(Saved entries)

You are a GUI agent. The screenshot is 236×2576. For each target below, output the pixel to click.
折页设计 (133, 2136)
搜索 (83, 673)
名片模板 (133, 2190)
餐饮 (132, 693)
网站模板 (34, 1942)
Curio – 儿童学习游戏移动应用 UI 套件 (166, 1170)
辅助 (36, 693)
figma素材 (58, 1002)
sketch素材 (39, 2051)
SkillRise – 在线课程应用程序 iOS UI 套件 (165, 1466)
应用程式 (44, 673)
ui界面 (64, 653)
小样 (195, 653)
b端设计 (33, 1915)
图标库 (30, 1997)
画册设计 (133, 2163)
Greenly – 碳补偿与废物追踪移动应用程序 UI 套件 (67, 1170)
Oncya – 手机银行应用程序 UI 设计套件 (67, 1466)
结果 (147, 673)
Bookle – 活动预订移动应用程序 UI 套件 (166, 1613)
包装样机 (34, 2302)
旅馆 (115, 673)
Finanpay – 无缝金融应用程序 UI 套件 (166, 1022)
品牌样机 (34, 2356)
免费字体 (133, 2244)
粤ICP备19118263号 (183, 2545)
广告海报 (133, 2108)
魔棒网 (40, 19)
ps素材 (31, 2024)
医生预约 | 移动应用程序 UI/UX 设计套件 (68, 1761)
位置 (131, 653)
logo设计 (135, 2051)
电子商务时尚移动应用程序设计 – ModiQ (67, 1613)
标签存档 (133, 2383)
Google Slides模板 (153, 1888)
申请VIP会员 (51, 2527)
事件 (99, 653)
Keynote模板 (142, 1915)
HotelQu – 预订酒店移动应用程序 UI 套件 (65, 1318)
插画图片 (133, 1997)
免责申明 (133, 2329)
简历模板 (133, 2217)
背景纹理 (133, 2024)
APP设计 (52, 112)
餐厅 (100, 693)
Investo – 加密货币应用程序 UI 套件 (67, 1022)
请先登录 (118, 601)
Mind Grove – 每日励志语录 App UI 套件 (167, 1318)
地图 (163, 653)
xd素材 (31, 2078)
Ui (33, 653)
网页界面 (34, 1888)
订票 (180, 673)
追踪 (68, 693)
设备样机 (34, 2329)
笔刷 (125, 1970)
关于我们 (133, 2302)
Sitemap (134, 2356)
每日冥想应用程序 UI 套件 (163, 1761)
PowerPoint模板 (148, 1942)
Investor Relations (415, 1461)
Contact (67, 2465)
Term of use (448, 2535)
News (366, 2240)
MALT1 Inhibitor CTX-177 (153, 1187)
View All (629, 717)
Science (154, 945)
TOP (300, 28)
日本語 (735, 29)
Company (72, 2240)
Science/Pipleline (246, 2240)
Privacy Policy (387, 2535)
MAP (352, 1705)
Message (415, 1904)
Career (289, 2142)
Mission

- The problem -
Return, with no change at all, every line in the entries above from the line containing "ui界面 (64, 653)" through the line containing "免责申明 (133, 2329)".

- Exercise result -
ui界面 (64, 653)
小样 (195, 653)
b端设计 (33, 1915)
图标库 (30, 1997)
画册设计 (133, 2163)
Greenly – 碳补偿与废物追踪移动应用程序 UI 套件 (67, 1170)
Oncya – 手机银行应用程序 UI 设计套件 (67, 1466)
结果 (147, 673)
Bookle – 活动预订移动应用程序 UI 套件 (166, 1613)
包装样机 (34, 2302)
旅馆 (115, 673)
Finanpay – 无缝金融应用程序 UI 套件 (166, 1022)
品牌样机 (34, 2356)
免费字体 (133, 2244)
粤ICP备19118263号 (183, 2545)
广告海报 (133, 2108)
魔棒网 (40, 19)
ps素材 (31, 2024)
医生预约 | 移动应用程序 UI/UX 设计套件 (68, 1761)
位置 (131, 653)
logo设计 (135, 2051)
电子商务时尚移动应用程序设计 – ModiQ (67, 1613)
标签存档 (133, 2383)
Google Slides模板 (153, 1888)
申请VIP会员 (51, 2527)
事件 (99, 653)
Keynote模板 (142, 1915)
HotelQu – 预订酒店移动应用程序 UI 套件 (65, 1318)
插画图片 (133, 1997)
免责申明 (133, 2329)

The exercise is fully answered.